◆ Directions for this task ◆
Exactly as written, reproduce the lines from the one that contains "Share This Story, Choose Your Platform!" through the end of the records.

[Dataset entries]
————————

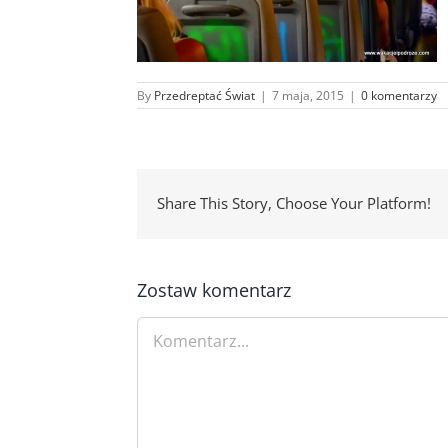
By
Przedreptać Świat
|
7 maja, 2015
|
0 komentarzy
Share This Story, Choose Your Platform!
Zostaw komentarz
Comment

————————

◆ Exercise response ◆
Share This Story, Choose Your Platform!
Zostaw komentarz
Comment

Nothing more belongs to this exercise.